Mesa de noche y superficies cercanas
La mesa de noche del enfermo puede ser un verdadero imán de gérmenes: pañuelos, medicinas, vaso con agua y teléfono suelen estar ahí. Limpia estas superficies con desinfectante todos los días.

Teléfonos y dispositivos electrónicos
Los móviles, tablets y laptops están casi siempre en las manos, por eso acumulan muchos gérmenes. Límpialos con toallitas con alcohol o desinfectantes especiales para electrónica.

Controles remotos
El control remoto de la tele es una superficie que solemos olvidar, aunque la usamos mucho. Si alguien estuvo enfermo en el sofá, seguro lo tocó. Pásale una toallita desinfectante para eliminar virus.

Superficies de cocina
En la cocina hay varios puntos donde el virus puede quedarse: la encimera, el fregadero, la manija de la nevera y los pomos de los armarios. Límpialos con agua tibia y jabón, y luego desinfecta.

Superficies del baño
El baño es clave para limpiar bien. Grifos, lavabos, cadena del inodoro, dispensador de jabón y la encimera son superficies que todos tocan. Desinfectarlas regularmente ayuda a evitar que el virus siga circulando.

Ropa de cama y fundas
Aunque no es una superficie dura, desinfectar la ropa de cama es fundamental. Las fundas y sábanas están en contacto directo con la piel y la cara del enfermo, acumulando gérmenes rápido. Además, quien tuvo fiebre probablemente sudó mucho en las mantas. A todos nos viene mejor dormir en ropa limpia después de una enfermedad. Lava las fundas a alta temperatura y, si puedes, airea las almohadas y mantas.

Toallas y textiles
Las toallas de manos y de baño también pueden contaminarse fácilmente. Es recomendable lavarlas en agua caliente, especialmente si las usó la persona enferma.

Botes de basura
En los botes de basura suelen ir pañuelos usados y otros residuos que pueden contener virus. Limpia y desinfecta la tapa y el interior del bote, y pon una bolsa nueva.
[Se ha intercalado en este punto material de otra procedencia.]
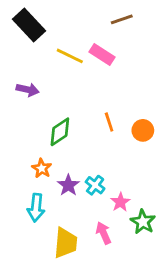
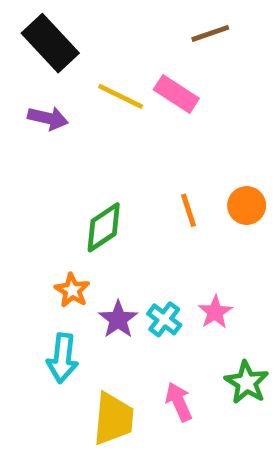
purple arrow: (28, 90) -> (48, 118), moved
orange circle: (143, 130) -> (247, 205), moved
pink star: (120, 202) -> (215, 312), moved

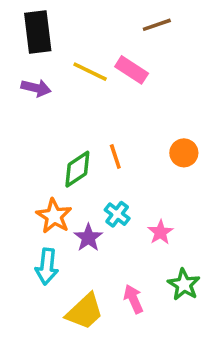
black rectangle: (50, 43) -> (38, 32), turned 36
orange line: (188, 210) -> (115, 156), moved
orange star: (72, 290) -> (54, 216), size x1.4
cyan cross: (164, 319) -> (117, 214), moved
yellow trapezoid: (113, 419) -> (85, 312), turned 42

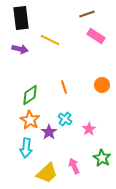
pink rectangle: (132, 70) -> (96, 36), moved
green diamond: (77, 169) -> (30, 95), moved

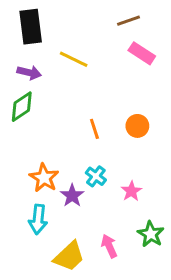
orange circle: (102, 85) -> (137, 126), moved
green diamond: (30, 95) -> (22, 107), moved

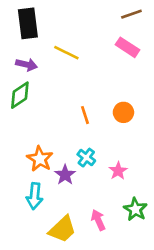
brown line: (128, 21) -> (131, 14), moved

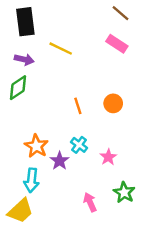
brown line: (131, 14) -> (121, 13), turned 60
yellow trapezoid: (62, 229) -> (20, 211), moved

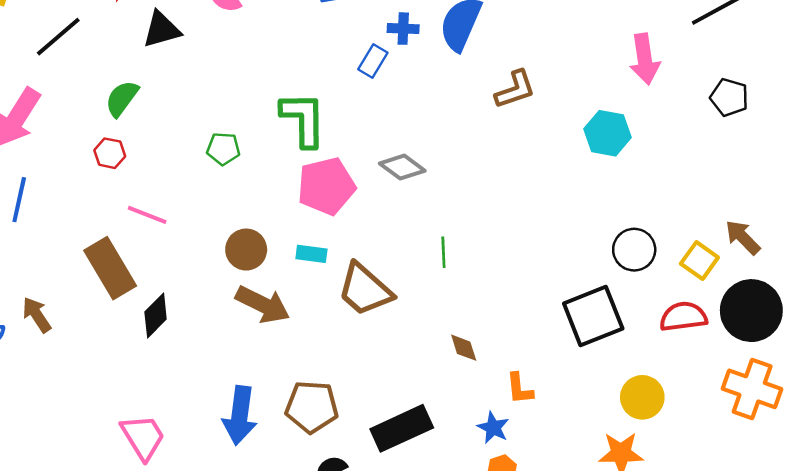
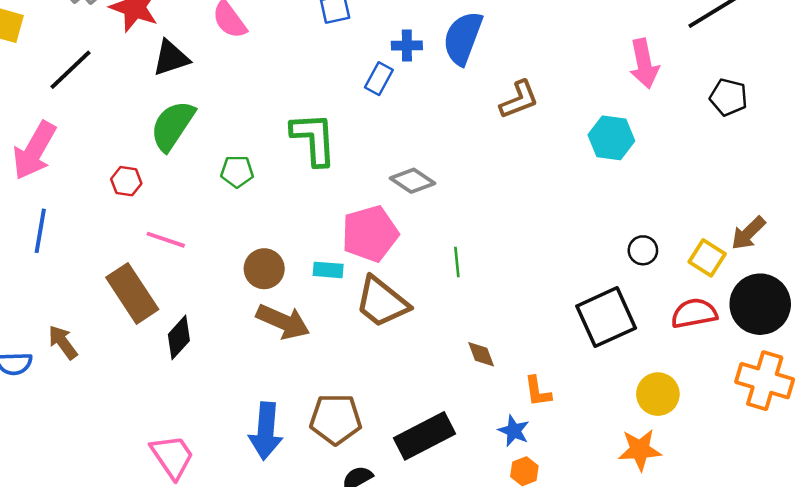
green semicircle: (122, 98) -> (173, 126), moved, size x1.4
pink pentagon: (326, 186) -> (370, 234), moved
brown arrow: (743, 237) -> (748, 233), turned -87
black circle: (634, 250) -> (643, 250), size x0.7

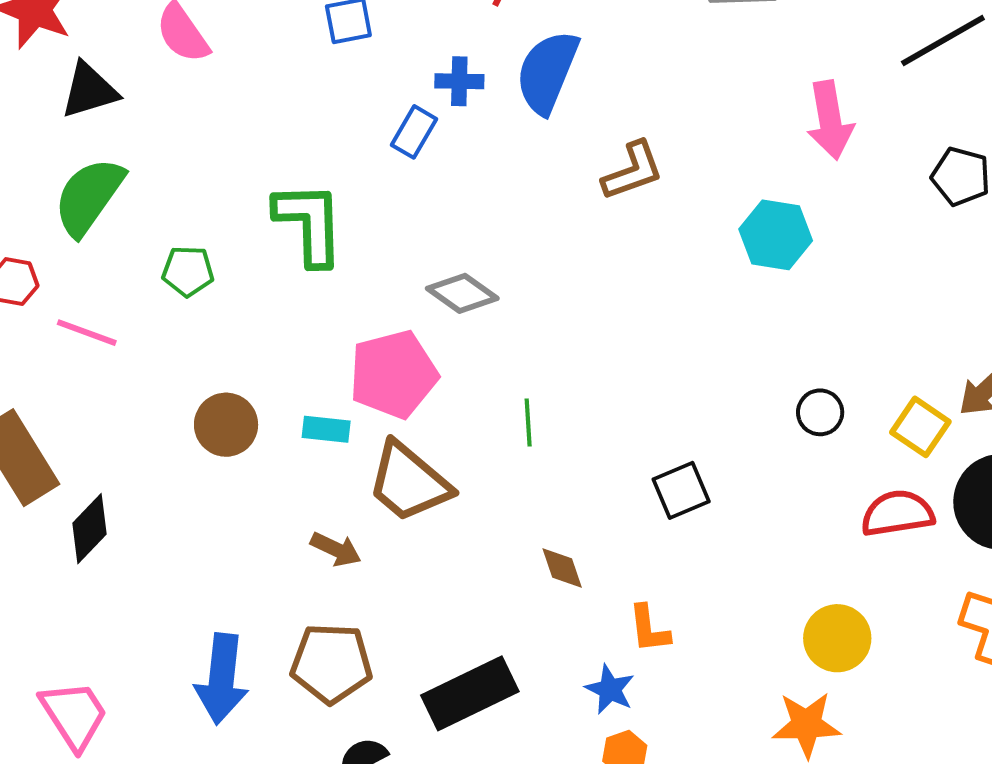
pink line: (166, 240) -> (87, 333), moved
black square: (606, 317) -> (681, 490), moved, size x0.6
brown arrow: (283, 322) -> (336, 549), moved, size x0.6

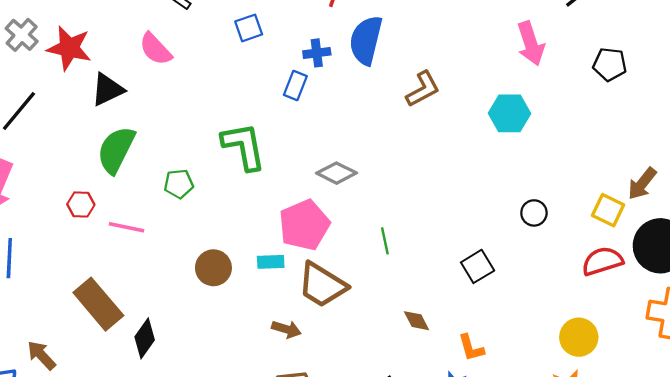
black circle: (820, 412) -> (534, 213), moved

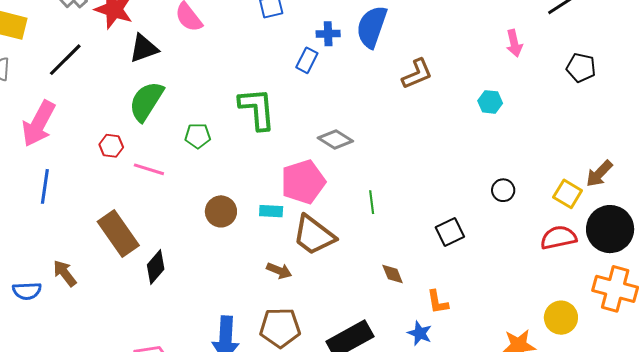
pink arrow: (531, 43) -> (514, 43), size x0.7
cyan hexagon: (510, 113) -> (490, 102), size x0.7
yellow circle: (579, 337) -> (561, 318), moved

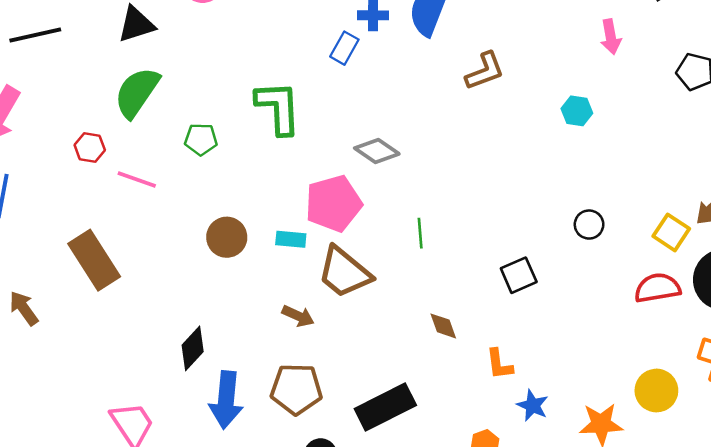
black line: (65, 60) -> (35, 35), turned 30
black diamond: (156, 267) -> (193, 348), moved
blue star: (420, 333) -> (533, 405), moved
Una regla sencilla: enfócate en las superficies más tocadas
Al limpiar contra la gripe, no se trata de esterilizar todo. Lo importante es limpiar regularmente las superficies y objetos que se tocan mucho. Así reduces las chances de contagio en casa.
Una limpieza profunda, lavar los textiles y desinfectar las áreas comunes suele ser suficiente para que tu hogar vuelva a ser seguro e higiénico tras la recuperación, y para evitar nuevos contagios. ¡Así toda la familia puede disfrutar la primavera!